We will initiate a series of dialogues that consciously integrate Arabs and Muslims in conversations about immigrants and prejudice. Professionally led, they will engage museum audiences.
- St. Augustine`s Slave Gallery - Established in l828, St. Augustine`s Episcopal Church is the only NYC church to feature a slave gallery. For the past two years, the Museum has worked with the congregants and scores of community groups to research the history of the slave gallery and to preserve it. The planned dialogue on prejudice among community people will include representatives of the Muslim immigrants from Bangladesh and Pakistan living in our neighborhood.
- Mourning Ritual Program - At a moment when the entire world is in mourning, we will launch a program that compares and contrasts Jewish, Buddhist, Catholic, Russian Orthodox, and Muslim mourning rituals to establish a common ground. We will initiate a dialogue program on religious diversity and tolerance as part of this ongoing program.
- Immigrant Theater: Plays By Muslim Women Playwrights - In collaboration with the Immigrant Theater Project directed by Marci Arlin, the Museum will feature a series of plays written by Arab and Muslim women. To open in January, these plays will be followed by a discussion, including talks by Arab American artists about their experience developing art in the face of prejudice.
- Mural - The Museum will commission a leading artist to work with students at Seward Park High School to paint a mural outside the Museum`s Visitor`s Center. Our Urban Pioneer theme provides an opportunity both to depict the extraordinary past and present diversity of the immigrant residents of our area and to assist youth to find common cause across ethnic, racial and religious divides.
- Windows - We will issue a request for proposal to Arab and Muslim American artists, inviting them to submit proposals which connect their experience to that of the 19th- and early 20th-century immigrants chronicled in our tenement building.
- o Digital Artist in Residence Program - The next Request for Proposal will call for proposals that interpret the Arab and Muslim immigrant experience.

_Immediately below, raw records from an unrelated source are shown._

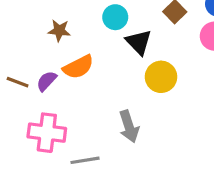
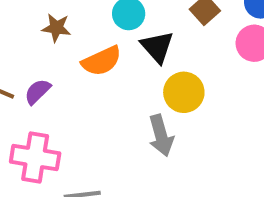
orange semicircle: (78, 67) -> (102, 61), moved
gray arrow: (129, 126) -> (161, 135), moved

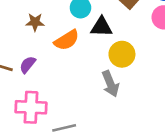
black triangle: (157, 47) -> (101, 27), turned -40

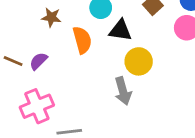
orange semicircle: (67, 40) -> (82, 40), turned -80
pink cross: (31, 107) -> (37, 106), turned -32

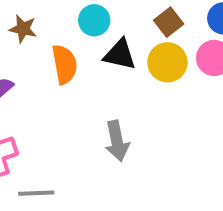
yellow circle: (139, 61) -> (167, 62), moved

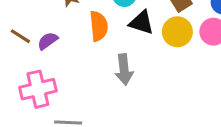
gray arrow: (117, 141) -> (124, 70), moved

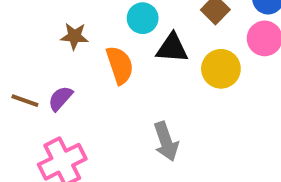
yellow circle: (177, 32) -> (221, 69), moved
gray arrow: (124, 70) -> (166, 141), moved

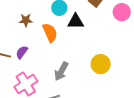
yellow circle: (221, 69) -> (101, 64), moved
gray arrow: (166, 141) -> (61, 71), moved, turned 54

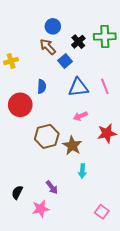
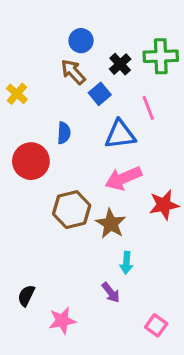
yellow cross: (11, 61) -> (17, 94), turned -32
pink line: (105, 86) -> (148, 108), moved
pink arrow: (80, 116) -> (123, 178), size x1.6
purple arrow: (52, 187) -> (111, 292), moved

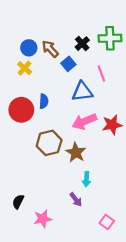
blue circle: (81, 41) -> (29, 48), moved
yellow cross: (17, 94) -> (25, 68), moved
blue semicircle: (64, 133) -> (44, 101), moved
red star: (164, 205) -> (112, 125), moved

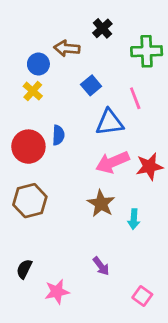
black cross: (82, 44) -> (102, 28), moved
brown arrow: (50, 49) -> (67, 48), moved, turned -42
brown hexagon: (49, 143) -> (30, 201), moved
cyan arrow: (86, 179) -> (134, 219), moved

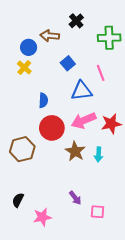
red circle: (28, 147) -> (52, 128), moved
cyan arrow: (134, 219) -> (99, 154), moved
pink square: (142, 296) -> (97, 212), moved, turned -32

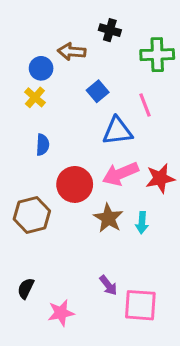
black cross: (76, 21) -> (110, 30), turned -32
blue semicircle: (43, 100) -> (43, 145), moved
pink square: (97, 212) -> (140, 305), size x1.6

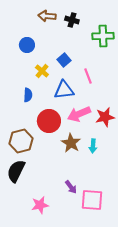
brown arrow: (72, 52) -> (47, 16), moved
yellow cross: (35, 97) -> (42, 71), moved
pink line: (145, 105) -> (88, 76), moved
blue triangle: (117, 131) -> (64, 90), moved
black semicircle: (26, 288) -> (16, 171), moved, size x1.6

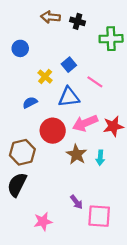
blue circle: (27, 45) -> (20, 48), moved
pink line: (88, 76) -> (95, 82), turned -35
blue semicircle: (28, 95) -> (30, 102), turned -120

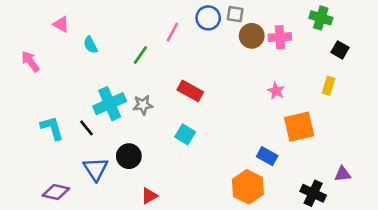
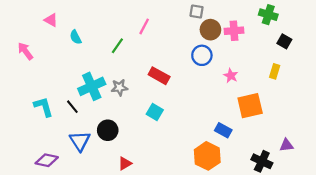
blue circle: (208, 18) -> (202, 55), moved

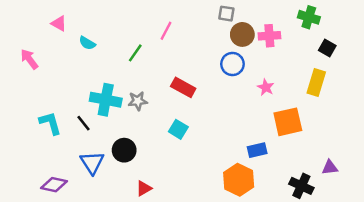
cyan semicircle: (76, 37) -> (87, 43), turned -32
yellow rectangle: (275, 71) -> (316, 82), size x1.5
cyan cross: (92, 86) -> (106, 100), turned 35
blue rectangle: (223, 130) -> (257, 150), turned -42

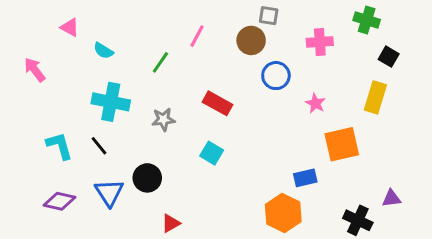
brown circle: (242, 34) -> (251, 40), moved
cyan cross: (106, 100) -> (111, 102), moved
purple diamond: (54, 185) -> (60, 201), moved

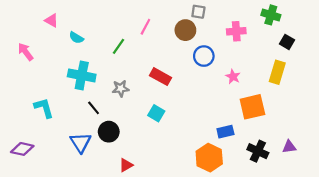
black line: (99, 146) -> (94, 108), moved
purple diamond: (60, 201) -> (22, 149), moved
black cross: (358, 220) -> (258, 151), moved

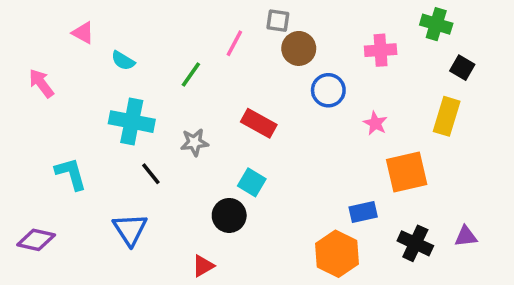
gray square: (198, 12) -> (278, 21), moved
black circle: (109, 132) -> (229, 215), moved

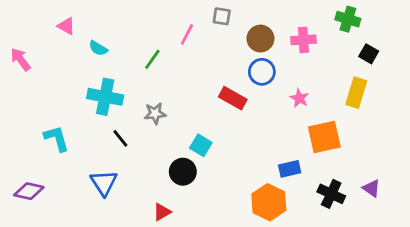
brown circle: (299, 48) -> (260, 39), moved
pink arrow: (41, 83) -> (21, 59), moved
red rectangle: (259, 123) -> (233, 98), moved
purple triangle: (466, 236) -> (371, 188), turned 42

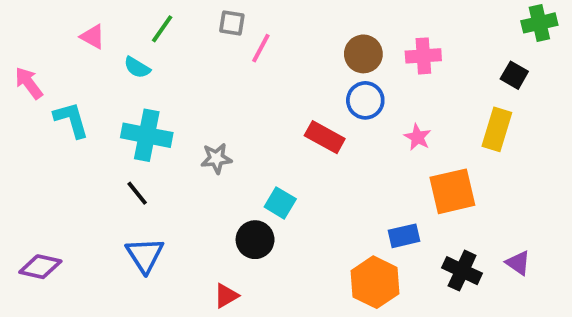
gray square: (222, 16) -> (232, 23), moved
green cross: (348, 19) -> (539, 23), moved, turned -30
green line: (152, 59) -> (162, 29), moved
cyan L-shape: (57, 138) -> (71, 120), moved
black line: (120, 138) -> (137, 193), moved

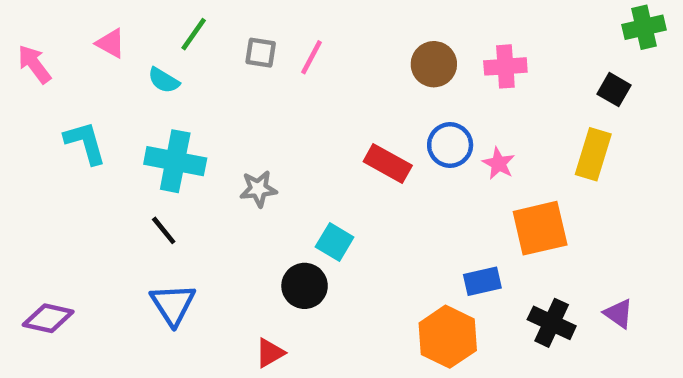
gray square: (232, 23) -> (261, 53), moved
pink arrow: (29, 83) -> (34, 64), moved
blue circle: (365, 100) -> (450, 145), moved

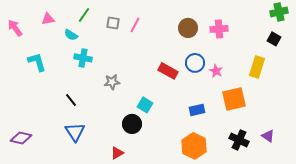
pink triangle: (111, 43) -> (48, 19), turned -40
black square: (614, 90) -> (274, 39), moved
cyan cross: (175, 161) -> (83, 58), moved, size x0.7
blue rectangle: (482, 281) -> (197, 110), moved

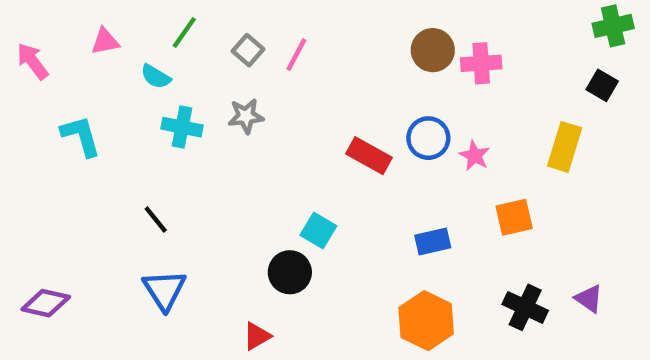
gray square: (113, 23) -> (248, 50), turned 32
brown circle: (188, 28) -> (433, 50), moved
gray star: (112, 82) -> (246, 116), moved
orange square: (234, 99) -> (514, 217), size x0.7

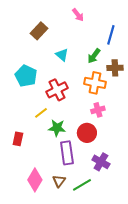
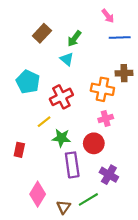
pink arrow: (78, 15) -> (108, 16), moved
blue line: (111, 35) -> (120, 38), turned 72
green arrow: (94, 56) -> (74, 39), moved
brown triangle: (59, 181) -> (64, 207), moved

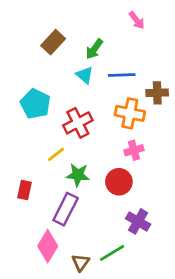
blue line: (120, 38) -> (122, 75), moved
purple rectangle: (72, 165) -> (66, 209), moved, turned 35

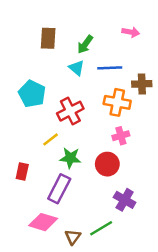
pink arrow: (137, 20) -> (131, 32), moved, turned -42
brown rectangle: (53, 42) -> (48, 38), turned -40
pink diamond: (48, 246) -> (43, 222), turned 76

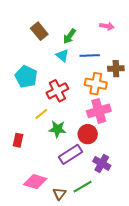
brown rectangle: (48, 38) -> (39, 31), turned -42
pink cross: (121, 136) -> (99, 111), size x1.6
purple rectangle: (59, 189) -> (71, 154), moved, turned 30

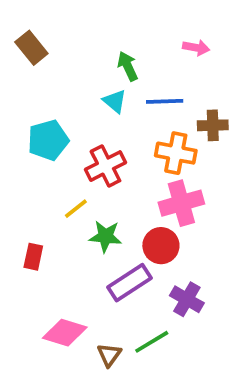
brown rectangle: (39, 31) -> (31, 48), moved
green arrow: (69, 36) -> (128, 66), turned 119
cyan pentagon: (26, 77) -> (48, 140), turned 30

Role of Museums in Troubled Times #HistoricSites #ForumNews #DisasterResponse #SitesofConscience
As the sky appears to be falling on life as we have known it, the cultural community has a vital role to play. Just after the attack, people reported visiting museums just to see something beautiful, to have their faith in beauty reaffirmed. They went also, they said, to be in places with other people. Museums, historic sites, and cultural centers of every sort can reaffirm beauty; we can ask hard questions; we can stimulate discussion; we can set contemporary events in perspective; we can bring people together to find comfort and common cause; we can serve as a touchstone of what is good and worth preserving in our culture. We can do these things and more. And we should. At times, in the face of an overwhelming evil, in the face of a world turned topsy turvy, our efforts may appear futile or of peripheral importance. That is precisely the time to heed the little bird`s example…and do what we can.